Exercise. Starting at the top of the records below and ending with the line that contains "Task: Click on the seowm", print each line exactly as written, skipping the pictures.

── Supplied material

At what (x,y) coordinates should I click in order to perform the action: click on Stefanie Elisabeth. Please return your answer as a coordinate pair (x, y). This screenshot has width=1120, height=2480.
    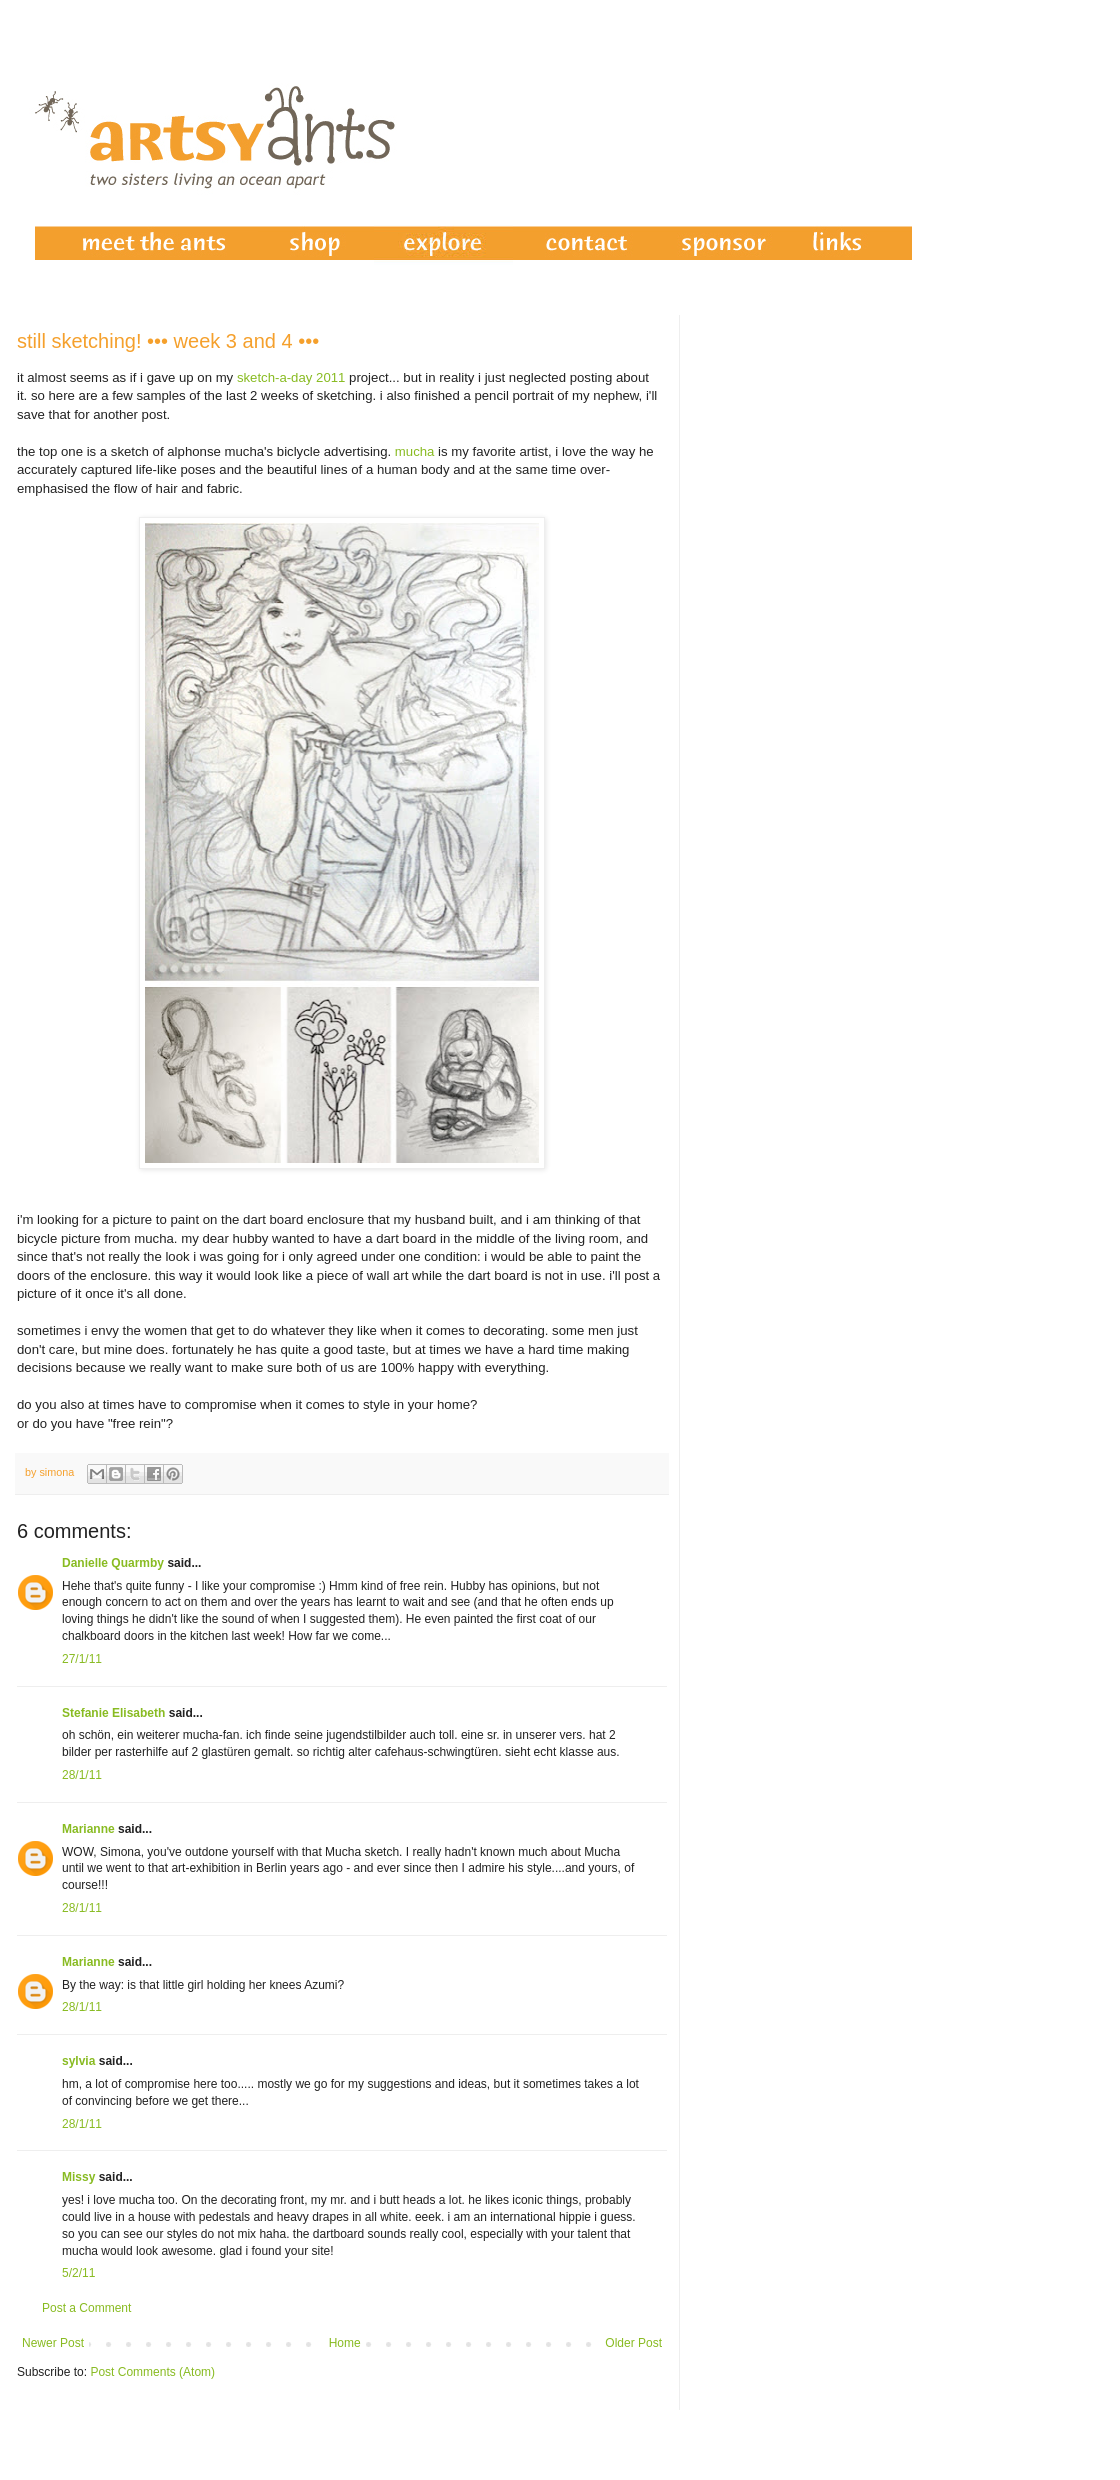
    Looking at the image, I should click on (113, 1713).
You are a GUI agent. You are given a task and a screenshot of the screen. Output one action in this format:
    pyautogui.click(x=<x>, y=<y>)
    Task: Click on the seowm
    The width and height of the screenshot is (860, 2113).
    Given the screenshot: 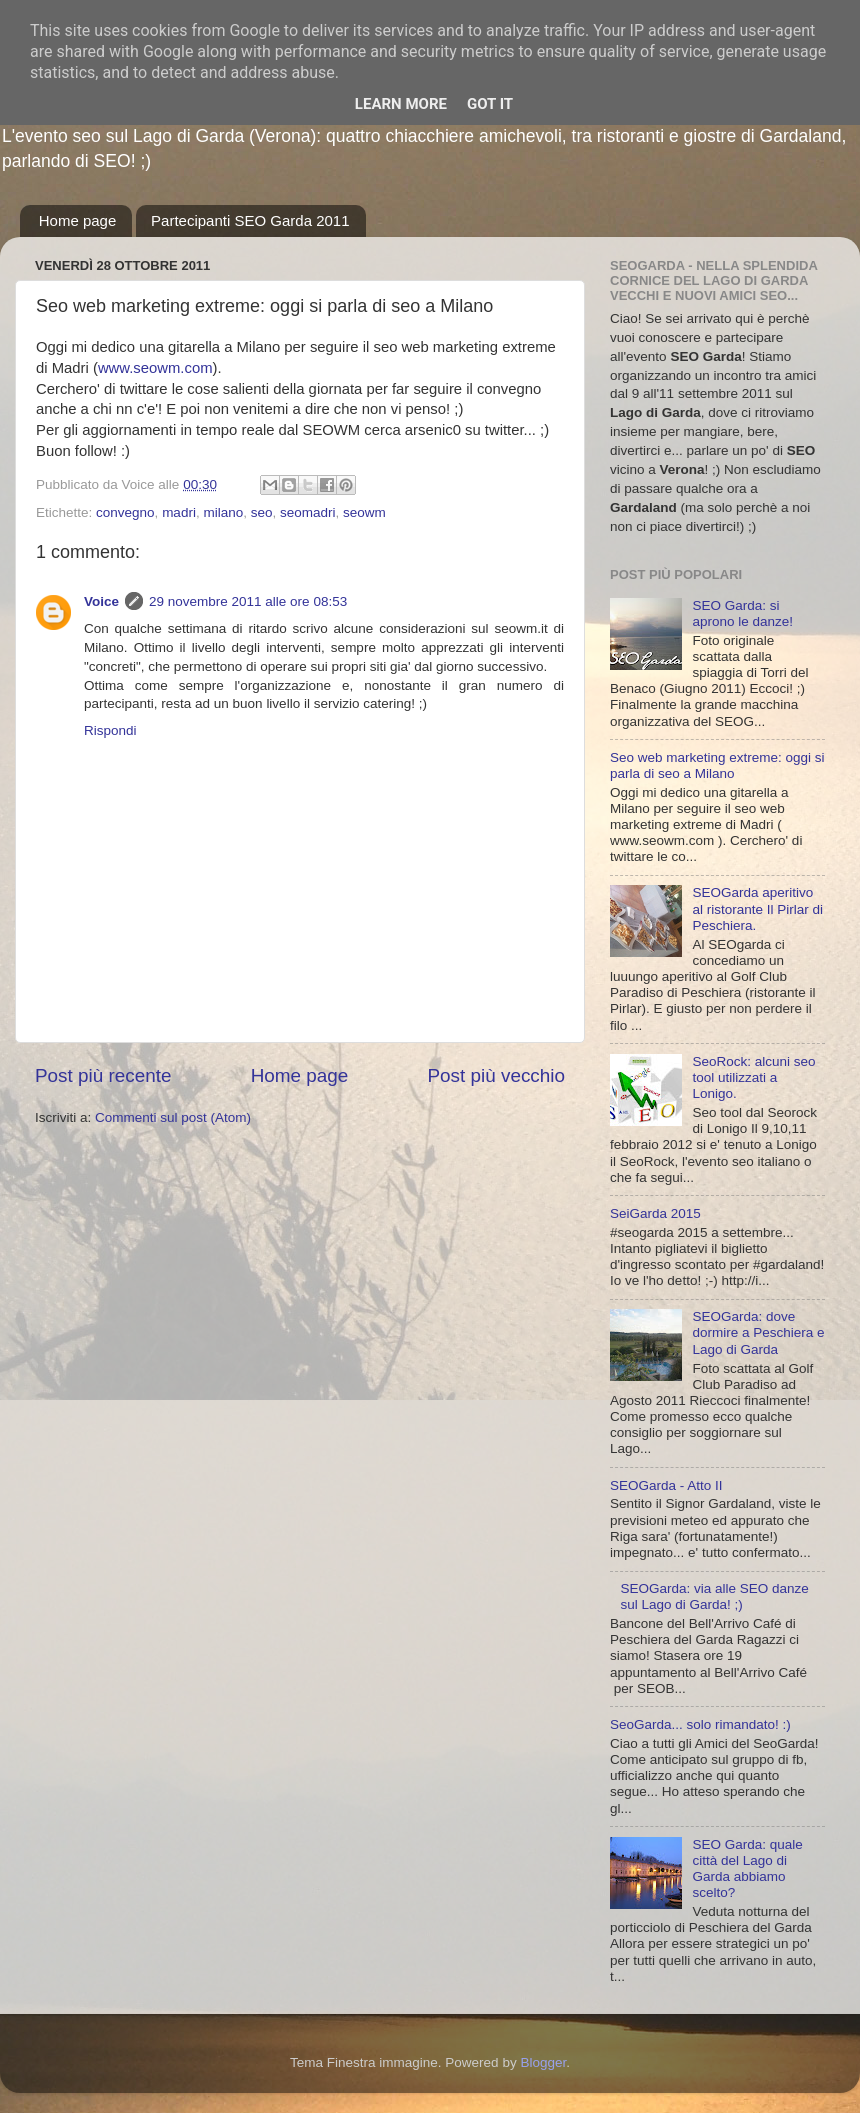 What is the action you would take?
    pyautogui.click(x=364, y=512)
    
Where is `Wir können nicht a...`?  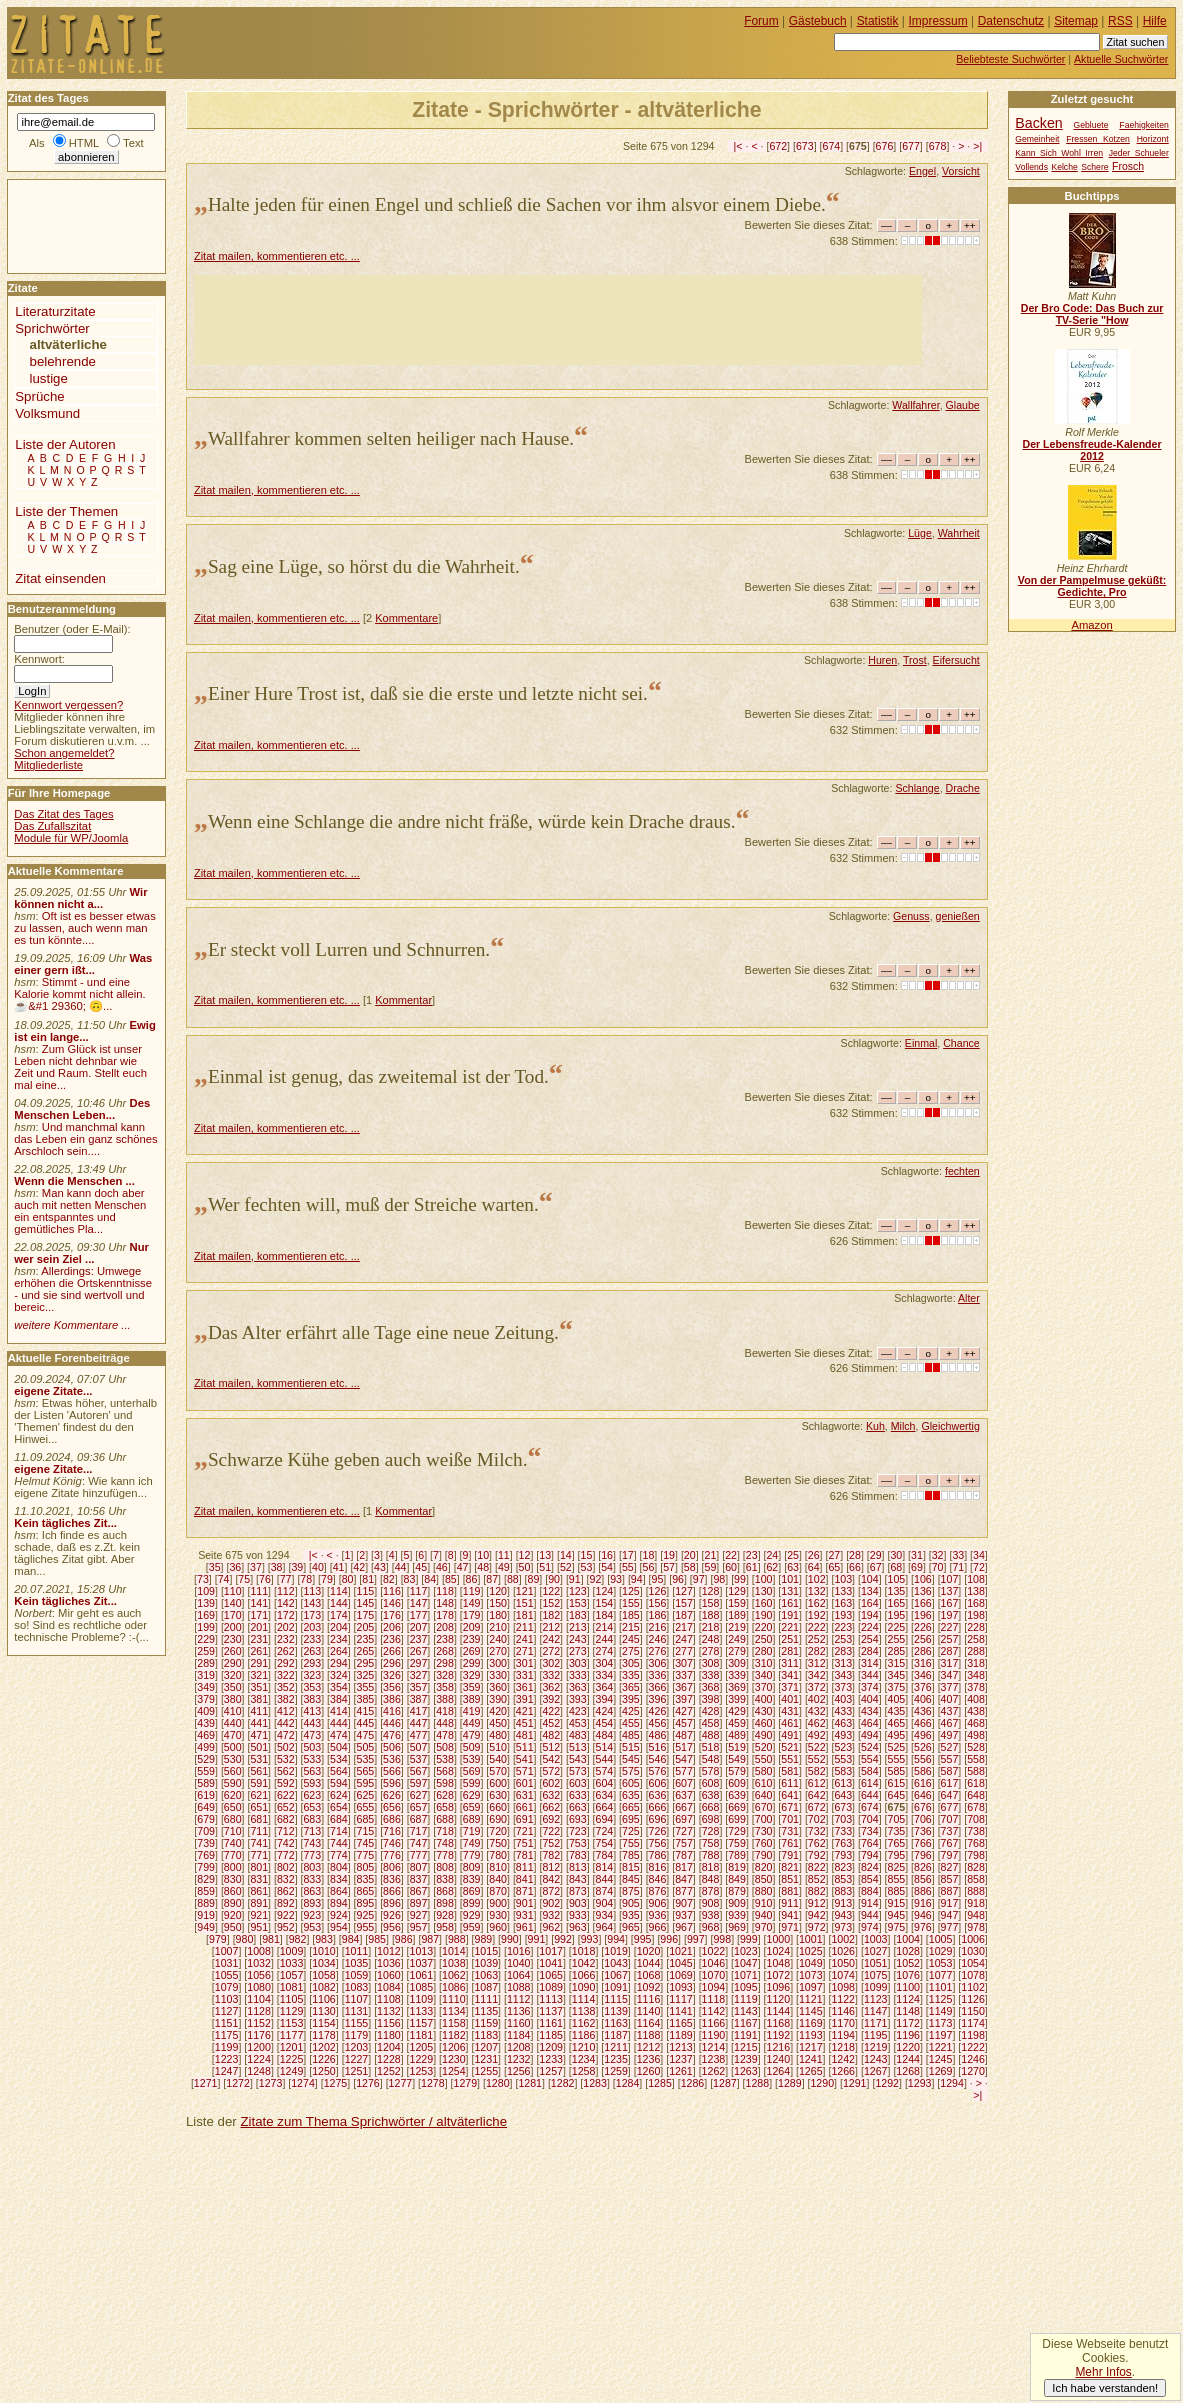
Wir können nicht a... is located at coordinates (80, 898).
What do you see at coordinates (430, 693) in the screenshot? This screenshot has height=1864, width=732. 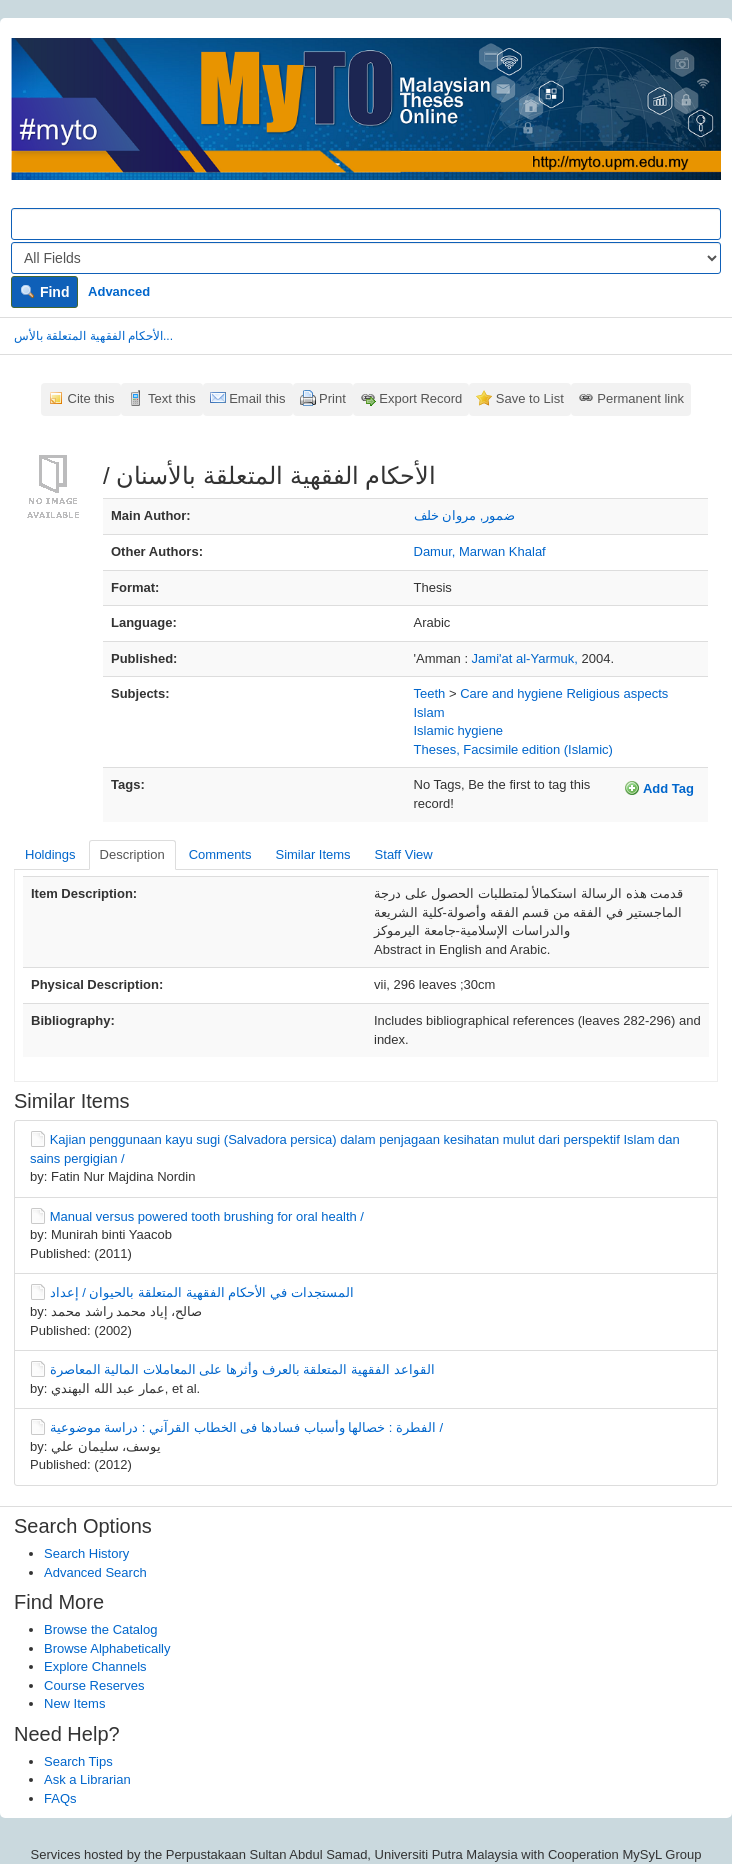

────

Answer space.
At what (x,y) coordinates should I click in order to perform the action: click on Stefanie Elisabeth. Please return your answer as a coordinate pair (x, y). This screenshot has width=1120, height=2480.
    Looking at the image, I should click on (113, 1713).
You are a GUI agent. You are given a task and a screenshot of the screen. Output one action in this format:
    pyautogui.click(x=<x>, y=<y>)
    Task: Click on the seowm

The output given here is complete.